● EXERCISE DETAILS:
Every record gets copied exactly, and no picture goes with it.
--
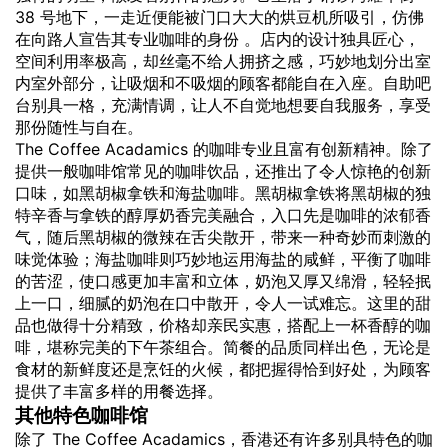
38 号地下，一走近便能被门口大大的烘豆机所吸引，仿佛
在向路人宣告其专业咖啡的身份 。店内的设计独具匠心，
空间利用率极高，却丝毫不给人拥挤之感，巧妙地划分出室
内室外部分，让吸烟和不吸烟的顾客都能自在入座。自助吧
台别具一格，充满情调，让人不自觉地想要自我服务，享受
那份随性与自在。
The Coffee Acadamics 的咖啡专业且富有创新精神。除了
提供一般咖啡馆常见的咖啡饮品，还推出了令人惊艳的创新
口味，如黑胡椒拿铁和海盐咖啡。黑胡椒拿铁将黑胡椒的独
特辛香与拿铁的醇厚奶香完美融合，入口先是咖啡的浓郁香
气，随后黑胡椒的微辣在舌尖散开，带来一种奇妙而刺激的
味觉体验；海盐咖啡则巧妙地运用海盐的咸鲜，平衡了咖啡
的苦涩，使口感更加丰富和立体，奶泡又厚又绵滑，轻轻抿
上一口，细腻的奶泡在口中散开，令人一试难忘。这里的甜
品也做得十分精致，价格却亲民实惠，搭配上一杯香醇的咖
啡，堪称完美的下午茶组合。简餐的品质同样出色，无论是
食材的新鲜度还是烹饪的火候，都把握得恰到好处，为顾客
提供了丰富多样的用餐选择。
其他特色咖啡馆
除了 The Coffee Acadamics，香港还有许多别具特色的咖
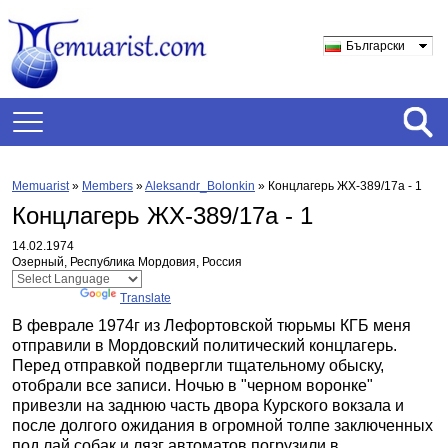
Български
Memuarist
»
Members
»
Aleksandr_Bolonkin
»
Концлагерь ЖХ-389/17а - 1
Концлагерь ЖХ-389/17а - 1
14.02.1974
Озерный, Республика Мордовия, Россия
Powered by
Translate
В феврале 1974г из Лефортовской тюрьмы КГБ меня
отправили в Мордовский политический концлагерь.
Перед отправкой подвергли тщательному обыску,
отобрали все записи. Ночью в "черном воронке"
привезли на заднюю часть двора Курского вокзала и
после долгого ожидания в огромной толпе заключенных
под лай собак и лязг автоматов погрузили в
--
● RESPONSE AREA:
38 号地下，一走近便能被门口大大的烘豆机所吸引，仿佛
在向路人宣告其专业咖啡的身份 。店内的设计独具匠心，
空间利用率极高，却丝毫不给人拥挤之感，巧妙地划分出室
内室外部分，让吸烟和不吸烟的顾客都能自在入座。自助吧
台别具一格，充满情调，让人不自觉地想要自我服务，享受
那份随性与自在。
The Coffee Acadamics 的咖啡专业且富有创新精神。除了
提供一般咖啡馆常见的咖啡饮品，还推出了令人惊艳的创新
口味，如黑胡椒拿铁和海盐咖啡。黑胡椒拿铁将黑胡椒的独
特辛香与拿铁的醇厚奶香完美融合，入口先是咖啡的浓郁香
气，随后黑胡椒的微辣在舌尖散开，带来一种奇妙而刺激的
味觉体验；海盐咖啡则巧妙地运用海盐的咸鲜，平衡了咖啡
的苦涩，使口感更加丰富和立体，奶泡又厚又绵滑，轻轻抿
上一口，细腻的奶泡在口中散开，令人一试难忘。这里的甜
品也做得十分精致，价格却亲民实惠，搭配上一杯香醇的咖
啡，堪称完美的下午茶组合。简餐的品质同样出色，无论是
食材的新鲜度还是烹饪的火候，都把握得恰到好处，为顾客
提供了丰富多样的用餐选择。
其他特色咖啡馆
除了 The Coffee Acadamics，香港还有许多别具特色的咖
Български
Memuarist
»
Members
»
Aleksandr_Bolonkin
»
Концлагерь ЖХ-389/17а - 1
Концлагерь ЖХ-389/17а - 1
14.02.1974
Озерный, Республика Мордовия, Россия
Powered by
Translate
В феврале 1974г из Лефортовской тюрьмы КГБ меня
отправили в Мордовский политический концлагерь.
Перед отправкой подвергли тщательному обыску,
отобрали все записи. Ночью в "черном воронке"
привезли на заднюю часть двора Курского вокзала и
после долгого ожидания в огромной толпе заключенных
под лай собак и лязг автоматов погрузили в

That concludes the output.